Le gouvernement est « très candide » face au ralentissement économique, croit l’économiste en chef chez Desjardins, Jimmy Jean. « Quand on regarde leurs estimations, 0,3 % ça veut dire une récession. Donc, on n’y échappe pas », a-t-il déclaré.

L’ancien conseiller politique auprès de premiers ministres canadiens sous divers gouvernements libéraux, Robert Asselin, aujourd’hui à l’emploi du Conseil canadien des affaires, abonde dans le même sens.

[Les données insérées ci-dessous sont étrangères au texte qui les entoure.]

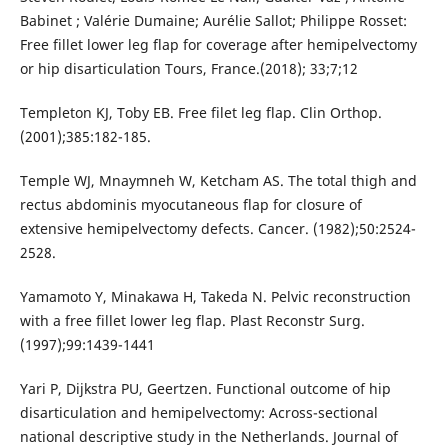
Babinet ; Valérie Dumaine; Aurélie Sallot; Philippe Rosset:
Free fillet lower leg flap for coverage after hemipelvectomy
or hip disarticulation Tours, France.(2018); 33;7;12
Templeton KJ, Toby EB. Free filet leg flap. Clin Orthop.
(2001);385:182-185.
Temple WJ, Mnaymneh W, Ketcham AS. The total thigh and
rectus abdominis myocutaneous flap for closure of
extensive hemipelvectomy defects. Cancer. (1982);50:2524-
2528.
Yamamoto Y, Minakawa H, Takeda N. Pelvic reconstruction
with a free fillet lower leg flap. Plast Reconstr Surg.
(1997);99:1439-1441
Yari P, Dijkstra PU, Geertzen. Functional outcome of hip
disarticulation and hemipelvectomy: Across-sectional
national descriptive study in the Netherlands. Journal of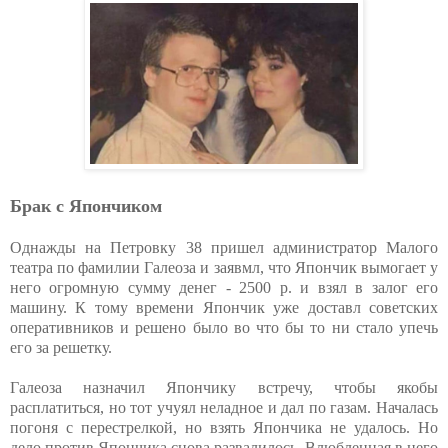
Брак с Япончиком
Однажды на Петровку 38 пришел администратор Малого
театра по фамилии Галеоза и заявмл, что Япончик вымогает у
него огромную сумму денег - 2500 р. и взял в залог его
машину. К тому времени Япончик уже доставл советских
оперативников и решено было во что бы то ни стало упечь
его за решетку.
Галеоза назначил Япончику встречу, чтобы якобы
расплатиться, но тот учуял неладное и дал по газам. Началась
погоня с перестрелкой, но взять Япончика не удалось. Но
дело против Япончика снова развалилось. Влюбленная в него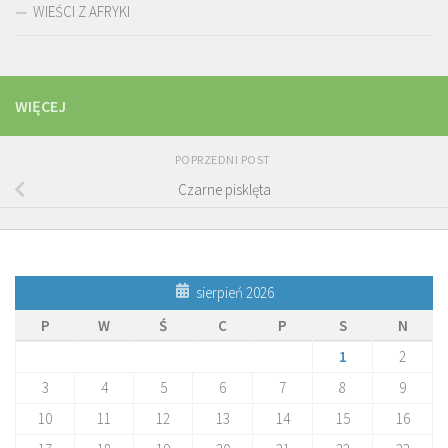
WIEŚCI Z AFRYKI
WIĘCEJ
POPRZEDNI POST
Czarne pisklęta
sierpień 2026
P
W
Ś
C
P
S
N
1
2
3
4
5
6
7
8
9
10
11
12
13
14
15
16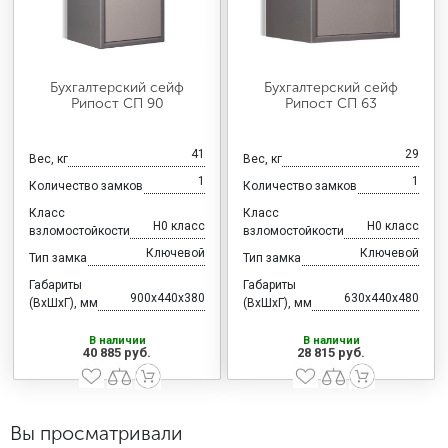
Бухгалтерский сейф
Бухгалтерский сейф
Рипост СП 90
Рипост СП 63
41
29
Вес, кг
Вес, кг
1
1
Количество замков
Количество замков
Класс
Класс
H0 класс
H0 класс
взломостойкости
взломостойкости
Ключевой
Ключевой
Тип замка
Тип замка
Габариты
Габариты
900x440x380
630x440x480
(ВхШхГ), мм
(ВхШхГ), мм
В наличии
В наличии
40 885 руб.
28 815 руб.
Вы просматривали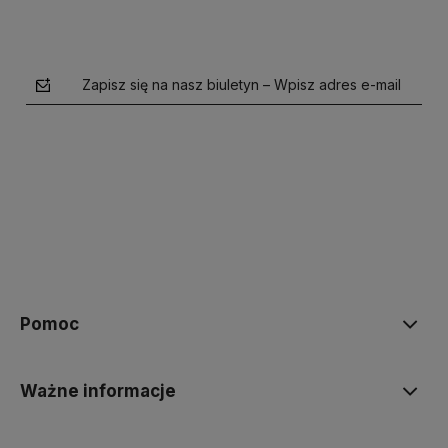
Zapisz się na nasz biuletyn – Wpisz adres e-mail
polityce prywatności
Pomoc
Ważne informacje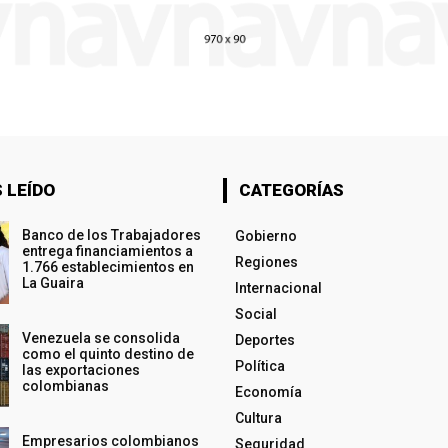
 LEÍDO
CATEGORÍAS
Banco de los Trabajadores
Gobierno
entrega financiamientos a
Regiones
1.766 establecimientos en
La Guaira
Internacional
Social
Venezuela se consolida
Deportes
como el quinto destino de
Política
las exportaciones
colombianas
Economía
Cultura
Empresarios colombianos
Seguridad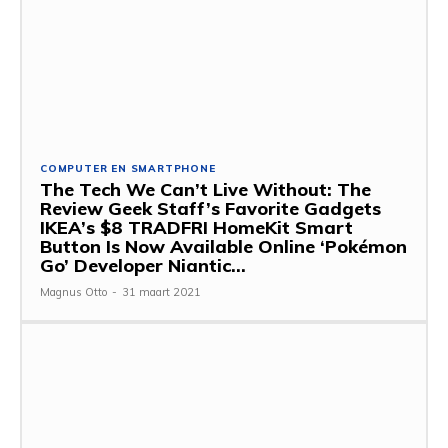
COMPUTER EN SMARTPHONE
The Tech We Can’t Live Without: The
Review Geek Staff’s Favorite Gadgets
IKEA’s $8 TRADFRI HomeKit Smart
Button Is Now Available Online ‘Pokémon
Go’ Developer Niantic...
Magnus Otto
-
31 maart 2021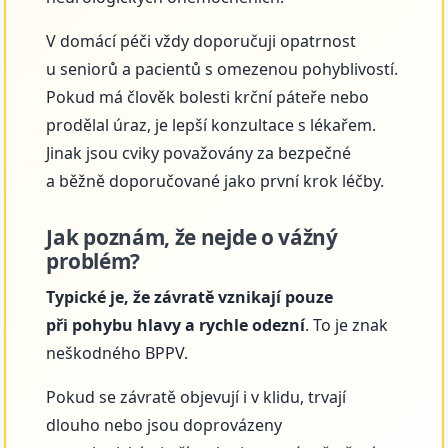
V domácí péči vždy doporučuji opatrnost
u seniorů a pacientů s omezenou pohyblivostí.
Pokud má člověk bolesti krční páteře nebo
prodělal úraz, je lepší konzultace s lékařem.
Jinak jsou cviky považovány za bezpečné
a běžně doporučované jako první krok léčby.
Jak poznám, že nejde o vážný
problém?
Typické je, že závratě vznikají pouze
při pohybu hlavy a rychle odezní
. To je znak
neškodného BPPV.
Pokud se závratě objevují i v klidu, trvají
dlouho nebo jsou doprovázeny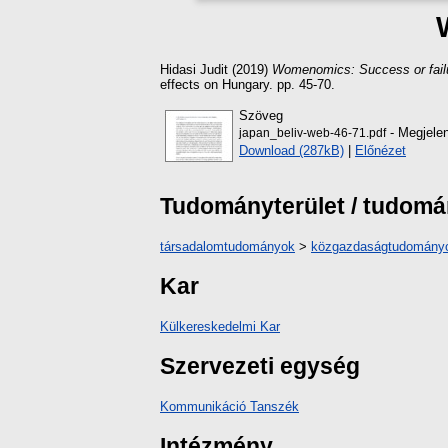
Hidasi Judit
(2019)
Womenomics: Success or fail
effects on Hungary. pp. 45-70.
Szöveg
- Megjelen
japan_beliv-web-46-71.pdf
Download (287kB)
|
Előnézet
Tudományterület / tudom
társadalomtudományok
>
közgazdaságtudomány
Kar
Külkereskedelmi Kar
Szervezeti egység
Kommunikáció Tanszék
Intézmény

« Ce qu’on voit, c’est un horizon budgétaire beaucoup plus inquiétant, donc des déficits qui restent élevés (?), des taux d’intérêt sur la dette qui vont vers le haut, donc une dette plus coûteuse à financer », analyse Robert Asselin.

Réplique aux Américains

Le gouvernement Trudeau a dévoilé sa réponse attendue à la Loi sur la réduction de l’inflation, le plan du gouvernement Biden qui devrait déployer au moins 369 G$ US dans la transition énergétique aux États-Unis.

Ottawa accordera près de 80 G$ d’ici 2034-2035 pour soutenir la transition énergétique par le biais de cinq crédits d’impôt. Ces mesures visent les nouveaux projets de production d’électricité, l’adoption ou la fabrication de technologies propres, la production d’hydrogène et le captage de carbone.

Le haut fonctionnaire a résumé que les sommes injectées constituent un « effort substantiel » qui devrait avoir « un impact important » sur l’économie canadienne face aux Américains qui sont qualifiés de « très agressifs ».

Le gouvernement estime que d’importants investissements seront nécessaires pour décarboner l’économie et atteindre ses cibles climatiques. Avec ses différents crédits, il espère stimuler le lancement de nouveaux projets en réduisant leurs coûts. Le ministère des Finances projette que la demande d’électricité va doubler d’ici 2050 au pays.

Les sociétés publiques provinciales, comme Hydro-Québec, auront accès à un coup de pouce du fédéral, un crédit d’impôt remboursable de 15 %, pour les aider à accélérer leurs investissements dans la production, le stockage et le transport interprovincial d’électricité.